▶ WORK TO BE COMPLETED:
Where the records below show the word "header" in a line, please copy that line.

━━ SUPPLIED ENTRIES

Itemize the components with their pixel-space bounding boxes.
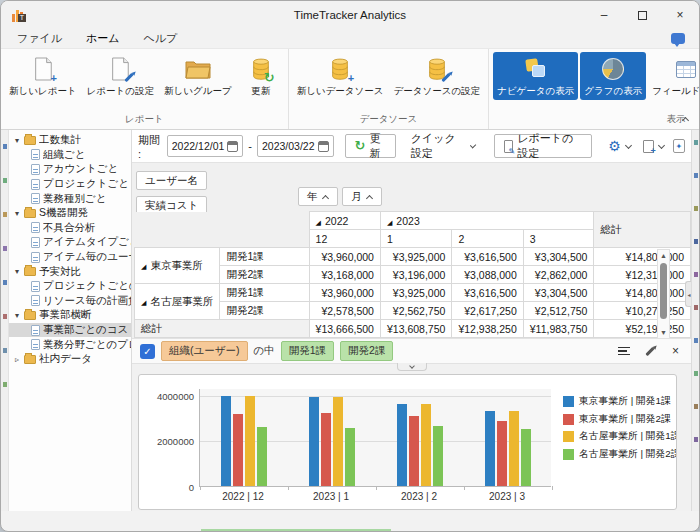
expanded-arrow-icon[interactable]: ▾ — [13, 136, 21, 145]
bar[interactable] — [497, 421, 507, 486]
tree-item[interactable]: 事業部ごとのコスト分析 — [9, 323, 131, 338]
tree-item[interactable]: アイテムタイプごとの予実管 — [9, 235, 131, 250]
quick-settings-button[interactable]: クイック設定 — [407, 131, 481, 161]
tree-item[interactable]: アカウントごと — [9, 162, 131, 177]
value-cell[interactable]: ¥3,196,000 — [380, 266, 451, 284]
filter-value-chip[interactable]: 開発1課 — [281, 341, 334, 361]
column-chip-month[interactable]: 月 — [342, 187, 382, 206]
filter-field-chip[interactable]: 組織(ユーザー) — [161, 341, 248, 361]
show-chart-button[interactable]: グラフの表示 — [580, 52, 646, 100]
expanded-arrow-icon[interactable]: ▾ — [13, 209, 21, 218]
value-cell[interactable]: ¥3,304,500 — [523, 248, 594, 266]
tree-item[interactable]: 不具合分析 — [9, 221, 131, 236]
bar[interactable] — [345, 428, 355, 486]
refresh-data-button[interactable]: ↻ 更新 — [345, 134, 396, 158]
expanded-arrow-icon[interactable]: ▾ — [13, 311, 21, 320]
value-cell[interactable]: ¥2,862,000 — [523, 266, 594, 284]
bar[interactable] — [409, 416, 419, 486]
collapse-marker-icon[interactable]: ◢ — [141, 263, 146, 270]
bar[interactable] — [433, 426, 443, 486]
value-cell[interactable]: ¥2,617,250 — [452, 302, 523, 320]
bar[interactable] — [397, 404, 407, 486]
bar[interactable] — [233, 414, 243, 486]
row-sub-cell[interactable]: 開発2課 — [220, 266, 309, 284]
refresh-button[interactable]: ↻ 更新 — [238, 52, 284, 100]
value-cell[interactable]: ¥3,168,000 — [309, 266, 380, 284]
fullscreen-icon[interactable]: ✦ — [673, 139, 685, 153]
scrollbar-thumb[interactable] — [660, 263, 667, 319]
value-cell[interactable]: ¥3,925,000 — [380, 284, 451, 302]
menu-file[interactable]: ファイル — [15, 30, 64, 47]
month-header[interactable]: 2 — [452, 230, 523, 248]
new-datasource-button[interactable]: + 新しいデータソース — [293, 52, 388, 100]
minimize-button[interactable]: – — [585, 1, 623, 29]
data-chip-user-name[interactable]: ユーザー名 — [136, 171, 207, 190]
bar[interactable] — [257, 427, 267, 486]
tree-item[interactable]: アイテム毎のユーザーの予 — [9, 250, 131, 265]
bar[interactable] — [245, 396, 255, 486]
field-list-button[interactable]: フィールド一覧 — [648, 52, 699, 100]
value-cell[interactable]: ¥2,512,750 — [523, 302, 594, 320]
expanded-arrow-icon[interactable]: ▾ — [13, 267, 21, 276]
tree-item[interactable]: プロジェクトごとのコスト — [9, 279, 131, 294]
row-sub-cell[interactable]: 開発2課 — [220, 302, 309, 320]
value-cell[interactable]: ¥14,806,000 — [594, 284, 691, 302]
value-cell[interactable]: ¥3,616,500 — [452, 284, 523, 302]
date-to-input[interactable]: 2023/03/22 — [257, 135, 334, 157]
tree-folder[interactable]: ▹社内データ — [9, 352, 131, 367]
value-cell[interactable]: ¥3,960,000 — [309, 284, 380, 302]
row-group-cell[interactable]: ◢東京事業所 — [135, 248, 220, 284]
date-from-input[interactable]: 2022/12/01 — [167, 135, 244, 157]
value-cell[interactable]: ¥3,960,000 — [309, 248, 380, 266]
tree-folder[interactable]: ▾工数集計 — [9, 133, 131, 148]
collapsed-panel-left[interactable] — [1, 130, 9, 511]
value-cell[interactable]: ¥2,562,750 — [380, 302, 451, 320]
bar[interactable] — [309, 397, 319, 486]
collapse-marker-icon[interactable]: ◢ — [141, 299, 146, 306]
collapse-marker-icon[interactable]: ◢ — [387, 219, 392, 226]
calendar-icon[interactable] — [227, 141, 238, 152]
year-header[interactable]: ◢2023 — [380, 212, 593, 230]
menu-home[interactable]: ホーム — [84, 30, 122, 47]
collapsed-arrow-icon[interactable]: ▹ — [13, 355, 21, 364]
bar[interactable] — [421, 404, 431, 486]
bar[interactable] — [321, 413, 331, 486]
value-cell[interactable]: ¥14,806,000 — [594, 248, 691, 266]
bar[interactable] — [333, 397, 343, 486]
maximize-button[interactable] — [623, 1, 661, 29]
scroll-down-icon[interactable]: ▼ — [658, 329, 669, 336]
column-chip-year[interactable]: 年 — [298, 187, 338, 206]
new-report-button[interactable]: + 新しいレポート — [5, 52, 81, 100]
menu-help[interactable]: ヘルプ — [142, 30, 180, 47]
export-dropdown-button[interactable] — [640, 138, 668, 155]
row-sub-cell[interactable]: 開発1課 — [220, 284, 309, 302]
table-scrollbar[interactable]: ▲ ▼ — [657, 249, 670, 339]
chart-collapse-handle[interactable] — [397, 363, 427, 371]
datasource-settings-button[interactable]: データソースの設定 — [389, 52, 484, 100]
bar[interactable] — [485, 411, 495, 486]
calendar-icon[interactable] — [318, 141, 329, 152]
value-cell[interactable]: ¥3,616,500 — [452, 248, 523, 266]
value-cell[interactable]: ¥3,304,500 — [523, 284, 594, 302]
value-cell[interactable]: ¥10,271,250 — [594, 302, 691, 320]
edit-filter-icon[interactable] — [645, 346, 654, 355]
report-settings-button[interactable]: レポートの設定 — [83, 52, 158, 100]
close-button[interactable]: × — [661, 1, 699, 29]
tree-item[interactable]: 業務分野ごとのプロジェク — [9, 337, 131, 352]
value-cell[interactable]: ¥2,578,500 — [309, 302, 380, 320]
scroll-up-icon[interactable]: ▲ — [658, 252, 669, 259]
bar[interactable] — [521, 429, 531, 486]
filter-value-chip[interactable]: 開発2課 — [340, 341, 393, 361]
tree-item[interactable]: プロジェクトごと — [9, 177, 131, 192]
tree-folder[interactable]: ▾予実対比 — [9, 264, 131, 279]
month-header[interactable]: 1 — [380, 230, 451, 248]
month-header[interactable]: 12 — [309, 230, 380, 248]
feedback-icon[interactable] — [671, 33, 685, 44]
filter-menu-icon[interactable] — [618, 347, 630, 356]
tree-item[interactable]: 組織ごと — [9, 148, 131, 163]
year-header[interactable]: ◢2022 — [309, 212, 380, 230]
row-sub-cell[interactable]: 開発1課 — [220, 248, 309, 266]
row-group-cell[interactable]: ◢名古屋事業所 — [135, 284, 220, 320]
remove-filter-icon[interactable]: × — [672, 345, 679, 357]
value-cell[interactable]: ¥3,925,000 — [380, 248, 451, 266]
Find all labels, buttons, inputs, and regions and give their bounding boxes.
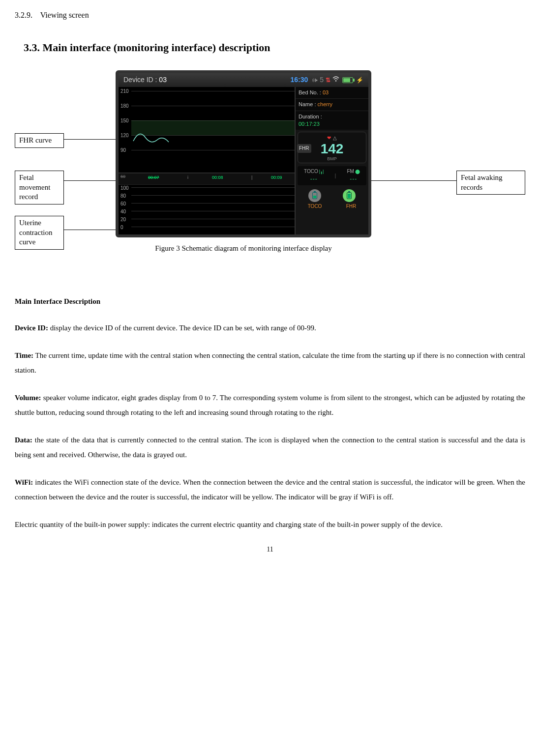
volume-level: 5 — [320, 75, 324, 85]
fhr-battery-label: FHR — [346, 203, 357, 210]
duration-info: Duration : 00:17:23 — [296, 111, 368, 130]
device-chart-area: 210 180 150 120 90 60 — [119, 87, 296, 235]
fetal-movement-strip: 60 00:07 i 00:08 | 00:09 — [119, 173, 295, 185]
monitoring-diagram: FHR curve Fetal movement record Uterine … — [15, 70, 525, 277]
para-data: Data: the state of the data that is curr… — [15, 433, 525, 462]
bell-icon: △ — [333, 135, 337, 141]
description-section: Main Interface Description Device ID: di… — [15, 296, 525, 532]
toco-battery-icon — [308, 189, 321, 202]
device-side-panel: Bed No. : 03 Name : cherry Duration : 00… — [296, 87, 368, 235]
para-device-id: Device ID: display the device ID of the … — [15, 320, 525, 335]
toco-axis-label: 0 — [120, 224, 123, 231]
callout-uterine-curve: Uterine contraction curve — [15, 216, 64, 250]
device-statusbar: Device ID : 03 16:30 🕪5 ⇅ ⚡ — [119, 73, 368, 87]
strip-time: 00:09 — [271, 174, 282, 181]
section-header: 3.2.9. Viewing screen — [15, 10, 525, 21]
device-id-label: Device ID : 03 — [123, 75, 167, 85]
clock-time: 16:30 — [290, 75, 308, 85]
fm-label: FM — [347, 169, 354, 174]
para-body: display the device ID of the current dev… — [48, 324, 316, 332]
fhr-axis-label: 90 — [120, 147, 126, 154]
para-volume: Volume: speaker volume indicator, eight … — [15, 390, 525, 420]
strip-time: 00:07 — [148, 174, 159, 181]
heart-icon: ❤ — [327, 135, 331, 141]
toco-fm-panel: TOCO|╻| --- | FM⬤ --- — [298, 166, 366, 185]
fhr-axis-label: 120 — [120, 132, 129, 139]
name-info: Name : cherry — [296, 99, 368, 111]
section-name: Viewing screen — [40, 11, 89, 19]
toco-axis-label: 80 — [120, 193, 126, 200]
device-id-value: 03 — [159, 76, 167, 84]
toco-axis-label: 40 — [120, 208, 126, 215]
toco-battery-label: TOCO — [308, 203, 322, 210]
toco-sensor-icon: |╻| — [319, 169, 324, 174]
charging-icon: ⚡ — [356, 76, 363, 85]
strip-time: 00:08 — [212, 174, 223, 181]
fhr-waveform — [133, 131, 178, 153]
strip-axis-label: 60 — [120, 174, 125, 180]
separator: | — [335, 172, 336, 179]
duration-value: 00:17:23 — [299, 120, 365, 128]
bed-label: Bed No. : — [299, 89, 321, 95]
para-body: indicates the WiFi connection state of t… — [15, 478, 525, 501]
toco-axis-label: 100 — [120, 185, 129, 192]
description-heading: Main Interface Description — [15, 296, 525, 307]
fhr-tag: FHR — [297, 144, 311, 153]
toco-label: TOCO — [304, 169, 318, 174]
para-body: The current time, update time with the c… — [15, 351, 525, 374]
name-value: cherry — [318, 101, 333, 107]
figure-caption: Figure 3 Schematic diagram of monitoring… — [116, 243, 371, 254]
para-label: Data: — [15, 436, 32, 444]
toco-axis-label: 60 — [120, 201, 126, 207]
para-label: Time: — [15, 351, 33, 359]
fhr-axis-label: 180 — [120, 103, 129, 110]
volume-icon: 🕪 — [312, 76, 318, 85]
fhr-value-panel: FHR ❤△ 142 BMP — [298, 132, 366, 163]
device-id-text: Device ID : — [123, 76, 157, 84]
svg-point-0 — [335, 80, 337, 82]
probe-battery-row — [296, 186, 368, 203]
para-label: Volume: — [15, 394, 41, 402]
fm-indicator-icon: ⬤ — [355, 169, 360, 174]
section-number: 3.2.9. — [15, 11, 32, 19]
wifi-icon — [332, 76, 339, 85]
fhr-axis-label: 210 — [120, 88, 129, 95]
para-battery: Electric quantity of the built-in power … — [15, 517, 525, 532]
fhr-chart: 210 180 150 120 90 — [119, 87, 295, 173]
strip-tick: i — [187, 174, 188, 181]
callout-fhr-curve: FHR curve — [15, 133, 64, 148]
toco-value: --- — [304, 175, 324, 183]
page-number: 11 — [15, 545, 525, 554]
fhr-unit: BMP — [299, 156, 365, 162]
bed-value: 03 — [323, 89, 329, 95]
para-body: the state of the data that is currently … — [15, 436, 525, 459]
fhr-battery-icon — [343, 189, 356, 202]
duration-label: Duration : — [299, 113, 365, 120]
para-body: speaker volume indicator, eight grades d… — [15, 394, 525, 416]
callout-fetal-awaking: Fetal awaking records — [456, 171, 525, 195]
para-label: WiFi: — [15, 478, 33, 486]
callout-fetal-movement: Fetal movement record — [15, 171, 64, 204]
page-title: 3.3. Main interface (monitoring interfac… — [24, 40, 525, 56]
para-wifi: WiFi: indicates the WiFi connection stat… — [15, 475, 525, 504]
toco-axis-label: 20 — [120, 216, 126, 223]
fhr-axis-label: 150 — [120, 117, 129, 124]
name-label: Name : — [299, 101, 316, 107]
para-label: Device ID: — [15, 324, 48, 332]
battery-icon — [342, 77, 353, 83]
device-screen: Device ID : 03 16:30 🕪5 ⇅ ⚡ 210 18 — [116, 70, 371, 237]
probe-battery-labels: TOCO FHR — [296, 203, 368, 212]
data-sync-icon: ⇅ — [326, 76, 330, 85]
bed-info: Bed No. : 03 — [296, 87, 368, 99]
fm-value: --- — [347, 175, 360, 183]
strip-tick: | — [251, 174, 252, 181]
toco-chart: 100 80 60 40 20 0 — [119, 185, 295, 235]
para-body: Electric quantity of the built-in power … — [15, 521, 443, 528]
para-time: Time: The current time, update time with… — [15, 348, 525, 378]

━━━━

▶ YOUR SOLUTION:
month-header[interactable]: 2 — [452, 230, 523, 248]
year-header[interactable]: ◢2023 — [380, 212, 593, 230]
month-header[interactable]: 1 — [380, 230, 451, 248]
month-header[interactable]: 12 — [309, 230, 380, 248]
year-header[interactable]: ◢2022 — [309, 212, 380, 230]
section-header: 3.2.9. Viewing screen — [15, 10, 525, 21]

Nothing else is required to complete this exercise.